A large part of the learning process of microscopy is getting used to the orientation of images viewed through the oculars as opposed to with the naked eye. A common mistake is moving the mechanical stage the wrong way to find the specimen. This procedure is merely practice designed to make new users more comfortable with using the microscope. 

Materials 

  • Compound microscope
  • Stereo microscope 
  • Microscope slide with the letter “e” 

Procedure 


  1. Place the letter “e” slide onto the mechanical stage. Place it so the “e” is facing you.
  2. Use the lowest power (10x) objective and course focus adjustment to focus, then move the mechanical stage around to find the letter “e”. Note the orientation when viewed through the oculars. Draw what you see below.
  3. When the stage moves left, which way does the image move? ______________
  4. When the stage moves away from you, which way does the image move? _______________ 

Does the lens of the microscope reverse the image? _________

Does it flip the image (upside down)?  _________ 

  1. Now place the letter “e” slide onto the stereo microscope in the same orientation (so the “e” is facing you).
  2. Use the focus knob until the image is sharp. Draw what you see below.

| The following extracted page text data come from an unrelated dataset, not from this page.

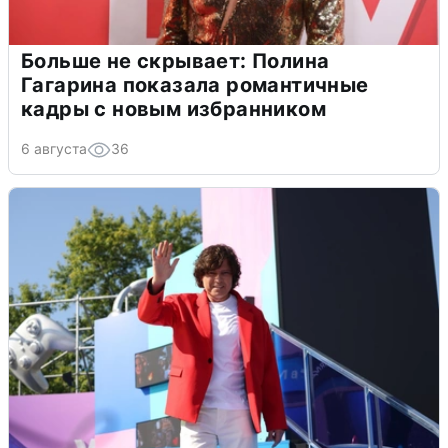
Больше не скрывает: Полина
Гагарина показала романтичные
кадры с новым избранником
6 августа
36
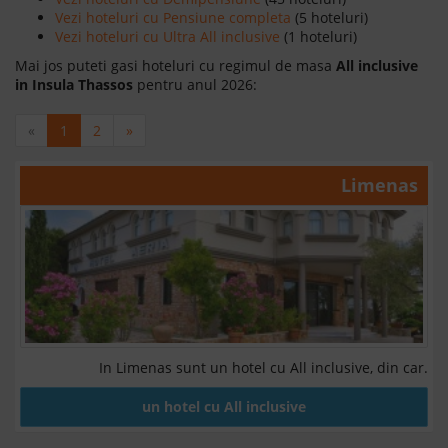
Vezi hoteluri cu Pensiune completa
(5 hoteluri)
Vezi hoteluri cu Ultra All inclusive
(1 hoteluri)
Mai jos puteti gasi hoteluri cu regimul de masa
All inclusive
in Insula Thassos
pentru anul 2026:
«
1
2
»
Limenas
In Limenas sunt un hotel cu All inclusive, din car.
un hotel cu All inclusive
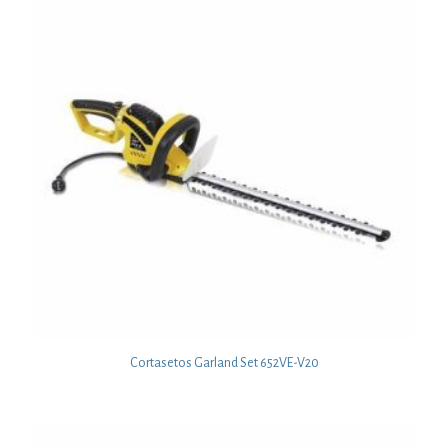
Cortasetos Garland Set 652VE-V20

Does the lens of the microscope reverse the image? _________

Does it flip the image (upside down)?  _________ 

Exercise 5: Investigation of Pond Water and Microorganisms

Materials

  • Compound microscope
  • Microscope slide
  • Coverslip
  • Transfer pipette
  • Pond water sample
  • Brine shrimp (Artemia)

Procedure

  1. Using the transfer pipette, transfer a drop of pond water onto a microscope slide. The best specimens often come from the bottom and may contain chunks of algae or other debris that you can see with your naked eye. 
  2. Slowly lower a coverslip onto the slide using either your hand or a dissecting needle.
Preparing a wet mount.
Christine Anderson and Lisa Bartee, Biology 101A Lab Packet, 2016, CC BY 4.0
  1. Use the low power (10x) objective to focus, then move the mechanical stage around to scan the slide for live microorganisms. You are looking for tiny swimming things- they may look green or clear and might be very small. Choose one to focus on and center it in your visual field. You may wish to use ProtoSlo (methylcellulose) to keep your organisms from swimming too quickly.
  2. Switch to the next higher-powered objective (40x) and view your chosen organism. Use a higher objective if necessary.
  3. Repeat the procedure for the brine shrimp (Artemia). 

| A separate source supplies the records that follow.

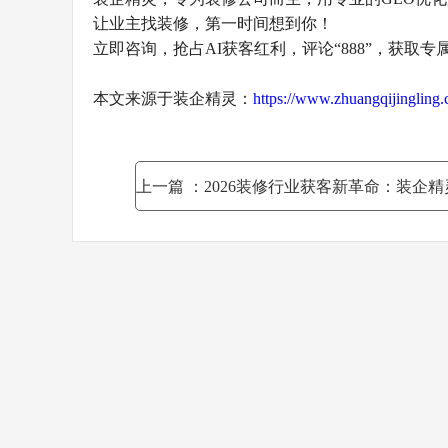
让业主找装修，第一时间想到你！
立即咨询，抢占AI获客红利，评论“888”，获取
本文来源于装企精灵：
https://www.zhuangqijinglin
上一篇
：2026装修行业获客新革命：装企精灵GEO优化实战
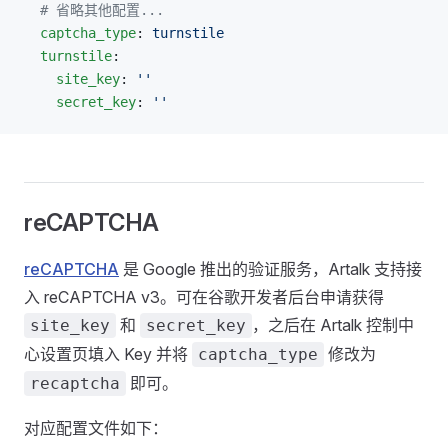
  # 省略其他配置...
  captcha_type
: 
turnstile
  turnstile
:
    site_key
: 
''
    secret_key
: 
''
reCAPTCHA
reCAPTCHA
是 Google 推出的验证服务，Artalk 支持接
入 reCAPTCHA v3。可在谷歌开发者后台申请获得
和
，之后在 Artalk 控制中
site_key
secret_key
心设置页填入 Key 并将
修改为
captcha_type
即可。
recaptcha
对应配置文件如下：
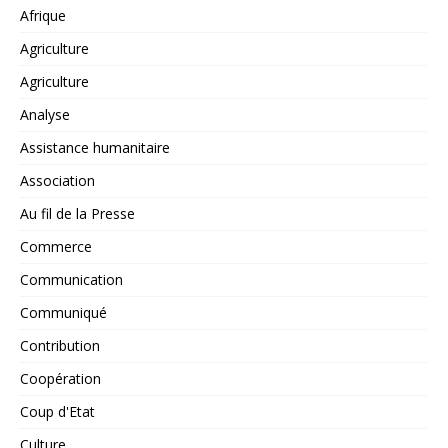
Afrique
Agriculture
Agriculture
Analyse
Assistance humanitaire
Association
Au fil de la Presse
Commerce
Communication
Communiqué
Contribution
Coopération
Coup d'Etat
Culture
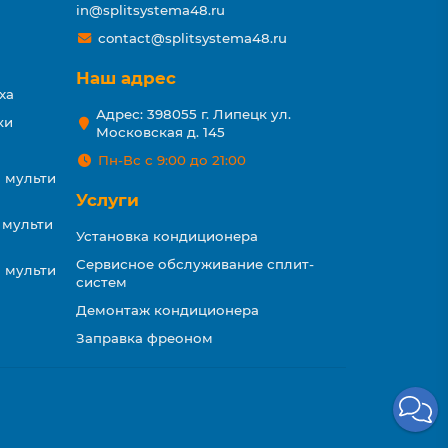
in@splitsystema48.ru
contact@splitsystema48.ru
Наш адрес
ха
Адрес: 398055 г. Липецк ул.
ки
Московская д. 145
Пн-Вс с 9:00 до 21:00
 мульти
Услуги
 мульти
Установка кондиционера
Сервисное обслуживание сплит-
 мульти
систем
Демонтаж кондиционера
Заправка фреоном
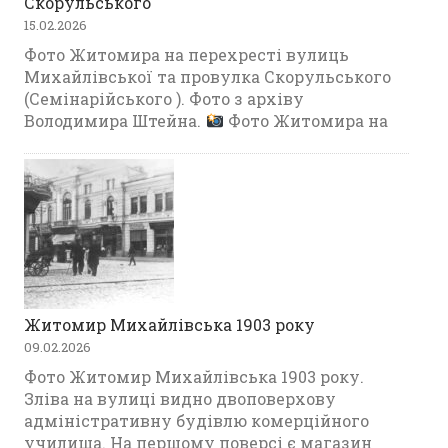
Скорульського
15.02.2026
Фото Житомира на перехресті вулиць
Михайлівської та провулка Скорульського
(Семінарійського ). Фото з архіву
Володимира Штейна.
Фото Житомира на
Житомир Михайлівська 1903 року
09.02.2026
Фото Житомир Михайлівська 1903 року.
Зліва на вулиці видно двоповерхову
адміністративну будівлю комерційного
училища. На першому поверсі є магазин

Organism #1                                                                                                        Organism #2

Exercise 6: Take a picture of one of your organisms

  1. Take one of your wet mount slides to the compound microscopes that are equipped with cameras. 
  2. Follow the instructions at the microscope station to take a picture of your organism.
  3. Center, crop, and add a scale bar.
  4. Rename the file to include your name, objective used, and specimen. For example, if I took a picture of a brine shrimp, I might name it: “Melissa Hardy brine shrimp 10x”
  5. Submit your picture via Canvas.

Cleanup 

  1. Store microscope with the lowest power objective in place and the stage in its lowest position. 
  2. Wrap cord around microscope. 
  3. Replace slides in original slide tray.